Over 900 pages about a man who loves money so much that he has no interest in religion, the arts, literature, science, travel, partisan politics, his surroundings or fine living. Before the global recession (which reduced his fortune by around $16.5 billion), Warren Buffett was said to be the richest man on earth, with an estimated net worth of $62.3 billion in March 2008. But he lives in a house in Omaha, Nebraska, which he bought in 1958 for $31,500, subsists on a diet of hamburgers, cherry Cola and potato chips and spends his days in a repetitive routine which most people would find mortifyingly banal.Of course we all want Buffett’s wealth but I doubt many would enjoy the miserable existence that he calls a life. On cost benefit grounds even if I could mimic his financial genius I couldn’t bring myself to live what to me would be an extremely tedious and narrow obsession with the almighty buck.
Essentially the flaw in the Buffett view of the world is mercantilist. His object in life is to accumulate piles of silver not to spend it or even to leave it to his kids. The world’s richest man provides a living contradiction to the basic idea of economics that it is consumption not income that should matter.
Did I learn anything about investing from this book? I think so. Common sense ideas about trying to understand a business and taking advantage of the ‘madness of crowds’ were appealing. Buffett’s idea of a ‘safety margin’ and his obvious disdain for tricky financial engineering were refreshing.

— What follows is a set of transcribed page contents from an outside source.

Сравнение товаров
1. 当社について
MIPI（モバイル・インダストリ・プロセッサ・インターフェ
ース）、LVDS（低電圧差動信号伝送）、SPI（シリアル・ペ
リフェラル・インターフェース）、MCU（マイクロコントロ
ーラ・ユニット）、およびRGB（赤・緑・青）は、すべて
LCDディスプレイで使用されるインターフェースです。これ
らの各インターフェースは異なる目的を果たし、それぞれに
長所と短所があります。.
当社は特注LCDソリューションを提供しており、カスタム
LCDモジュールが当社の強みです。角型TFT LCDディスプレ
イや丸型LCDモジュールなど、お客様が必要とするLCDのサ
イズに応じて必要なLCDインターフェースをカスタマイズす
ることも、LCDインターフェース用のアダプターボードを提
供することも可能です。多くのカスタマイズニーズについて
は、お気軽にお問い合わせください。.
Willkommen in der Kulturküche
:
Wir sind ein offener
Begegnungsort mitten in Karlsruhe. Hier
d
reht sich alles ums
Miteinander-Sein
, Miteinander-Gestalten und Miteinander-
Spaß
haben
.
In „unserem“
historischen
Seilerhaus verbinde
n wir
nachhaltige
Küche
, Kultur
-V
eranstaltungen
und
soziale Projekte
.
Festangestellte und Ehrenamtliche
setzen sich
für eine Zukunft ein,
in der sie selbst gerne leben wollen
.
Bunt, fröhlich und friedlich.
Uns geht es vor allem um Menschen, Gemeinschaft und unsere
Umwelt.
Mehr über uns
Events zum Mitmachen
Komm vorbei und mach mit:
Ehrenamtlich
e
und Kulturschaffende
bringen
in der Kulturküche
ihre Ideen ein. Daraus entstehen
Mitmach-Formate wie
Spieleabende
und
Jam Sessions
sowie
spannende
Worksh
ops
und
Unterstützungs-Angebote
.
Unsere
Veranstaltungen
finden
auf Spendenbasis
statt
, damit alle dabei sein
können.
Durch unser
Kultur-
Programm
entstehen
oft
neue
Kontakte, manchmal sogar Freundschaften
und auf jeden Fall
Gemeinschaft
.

Buffett is interested in accumulating wealth not in spending it. His recent stated intended philanthropy via the Gates Foundation is partly just a manifestation of this – Buffett just wants to control the distribution of his wealth beyond the grave. I guess too that GF’s ethical view that all human lives have equal worth would be supported by Buffett – he strongly believes that kids should not receive a meal ticket for life because they win a genetic lottery. That’s sensible.
*On a positive note he is honest and values hard work.